# Hatch



## Roccus (Nov 1, 2013)

OK.. this is the second time in a month I have seen these guy's... I'm guessing they are peppermint shrimp as I have three of them at least one carries eggs from time to time... my pipe fish go absolutely nutty over them.. the sea horses eat them but not with the gusto the pipe fish do.. the hatch always seems to be at night/ early morning at or around the time the blue lights come on... by the time I get home tonight there wont be a single one left..


----------



## badxgillen (Aug 20, 2010)

Its hard to see but I have had cleaner shrimp and peppermint spawn in the aquarium but the "larval" stage requires some special attention to raise up properly. A regular spawning occurrence is generally a sign of a optimal living conditions along with certain environmental ques. Mine rarely do so anymore as the older they get the less likely they are to spawn, many of these shrimps require a shedding prior to mating.

Nothing quite like live foods to help keep a reef vibrant and healthy, so I would say a nice bonus to the aquarium life and what I refer to as cheap thrills...I get all excited when these spawning events take place, you can't help but hope that some of these little guys will settle out somewhere.


----------



## Roccus (Nov 1, 2013)

badxgillen said:


> Its hard to see but I have had cleaner shrimp and peppermint spawn in the aquarium but the "larval" stage requires some special attention to raise up properly.
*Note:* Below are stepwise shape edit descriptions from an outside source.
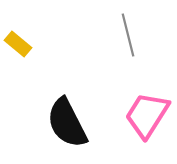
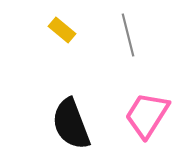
yellow rectangle: moved 44 px right, 14 px up
black semicircle: moved 4 px right, 1 px down; rotated 6 degrees clockwise
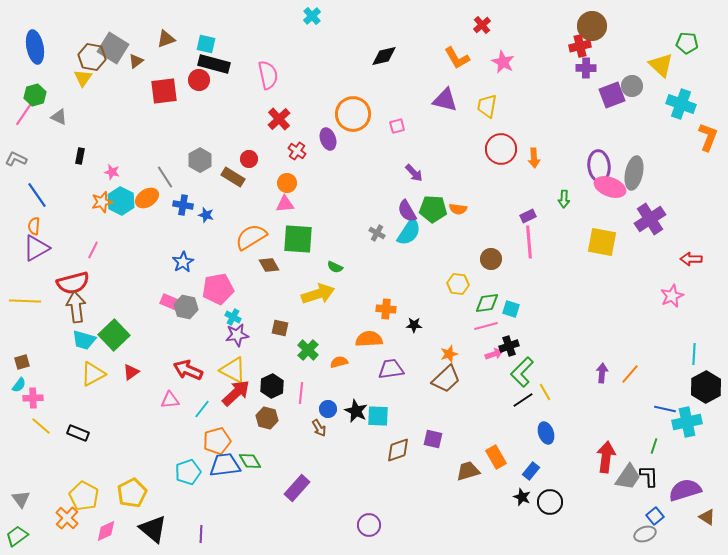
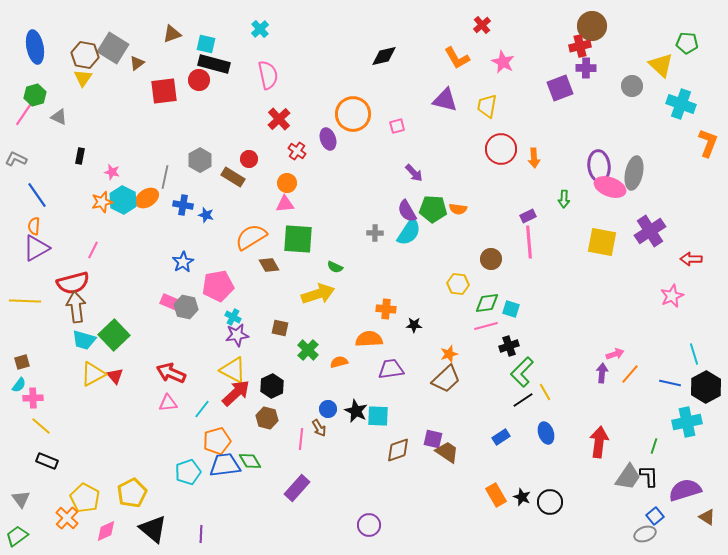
cyan cross at (312, 16): moved 52 px left, 13 px down
brown triangle at (166, 39): moved 6 px right, 5 px up
brown hexagon at (92, 57): moved 7 px left, 2 px up
brown triangle at (136, 61): moved 1 px right, 2 px down
purple square at (612, 95): moved 52 px left, 7 px up
orange L-shape at (708, 137): moved 6 px down
gray line at (165, 177): rotated 45 degrees clockwise
cyan hexagon at (121, 201): moved 2 px right, 1 px up
purple cross at (650, 219): moved 12 px down
gray cross at (377, 233): moved 2 px left; rotated 28 degrees counterclockwise
pink pentagon at (218, 289): moved 3 px up
pink arrow at (494, 354): moved 121 px right
cyan line at (694, 354): rotated 20 degrees counterclockwise
red arrow at (188, 370): moved 17 px left, 3 px down
red triangle at (131, 372): moved 16 px left, 4 px down; rotated 36 degrees counterclockwise
pink line at (301, 393): moved 46 px down
pink triangle at (170, 400): moved 2 px left, 3 px down
blue line at (665, 409): moved 5 px right, 26 px up
black rectangle at (78, 433): moved 31 px left, 28 px down
orange rectangle at (496, 457): moved 38 px down
red arrow at (606, 457): moved 7 px left, 15 px up
brown trapezoid at (468, 471): moved 21 px left, 19 px up; rotated 50 degrees clockwise
blue rectangle at (531, 471): moved 30 px left, 34 px up; rotated 18 degrees clockwise
yellow pentagon at (84, 496): moved 1 px right, 2 px down
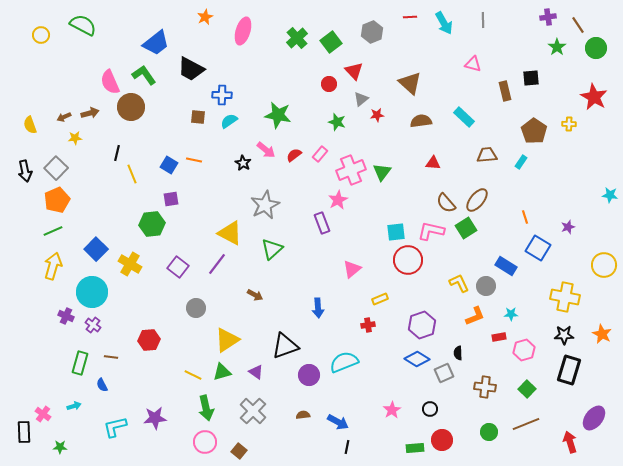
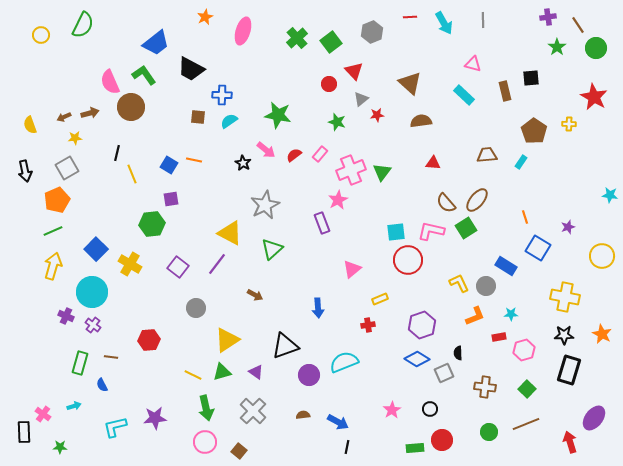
green semicircle at (83, 25): rotated 88 degrees clockwise
cyan rectangle at (464, 117): moved 22 px up
gray square at (56, 168): moved 11 px right; rotated 15 degrees clockwise
yellow circle at (604, 265): moved 2 px left, 9 px up
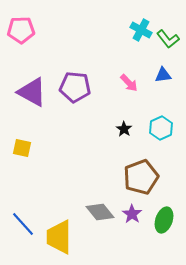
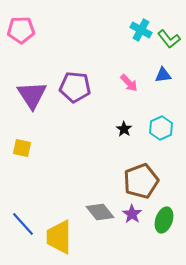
green L-shape: moved 1 px right
purple triangle: moved 3 px down; rotated 28 degrees clockwise
brown pentagon: moved 4 px down
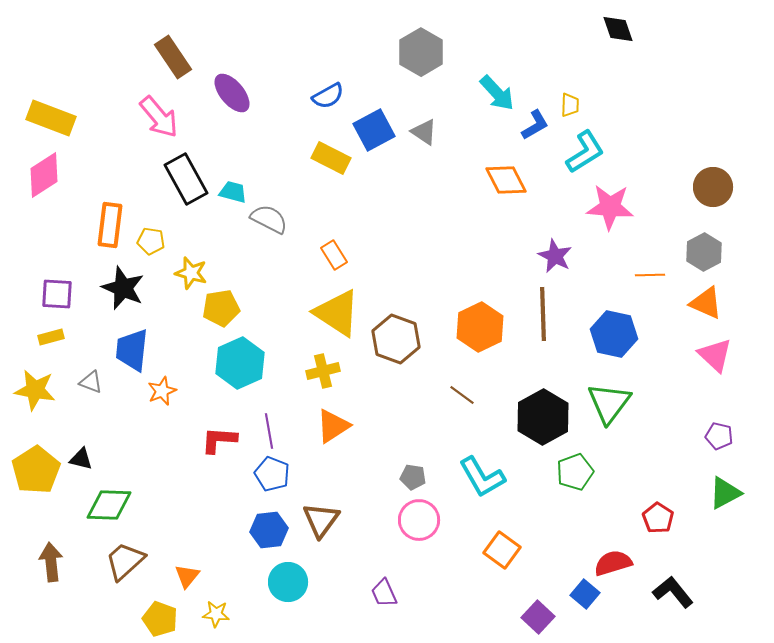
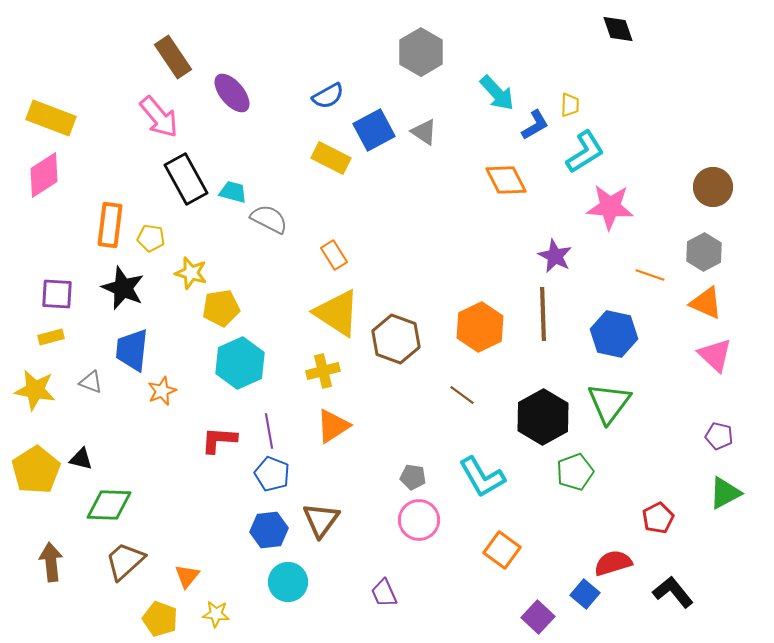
yellow pentagon at (151, 241): moved 3 px up
orange line at (650, 275): rotated 20 degrees clockwise
red pentagon at (658, 518): rotated 12 degrees clockwise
A regular spawning occurrence is generally a sign of a optimal living conditions along with certain environmental ques. Mine rarely do so anymore as the older they get the less likely they are to spawn, many of these shrimps require a shedding prior to mating.
> 
> Nothing quite like live foods to help keep a reef vibrant and healthy, so I would say a nice bonus to the aquarium life and what I refer to as cheap thrills...I get all excited when these spawning events take place, you can't help but hope that some of these little guys will settle out somewhere.


Mine shed often... they were very small when I got them... as I said.. this is the second spawning event... My pipe fish also had young but I never saw them.. one day the male was very pregnant.. the next day he was thin as a rail...


----------



## badxgillen (Aug 20, 2010)

I think it was Coral magazine that had a great article about a DIY spawning trap made up of a cheap dollar store solar light, as it is not too bright and has a built in photo receptor in it turning it on in the dark, and some floats put around a cottage cheese container that has had its bottom cut off so the larval stage can get inside but not exit the sides. The light goes in the lid with a small cut out hole for it to be exposed. Most spawning occurs during the night or later on and are generally attracted to the "lunar" light AKA the moon. 

Sorry if my description is poor, you may be able to look it up online.


----------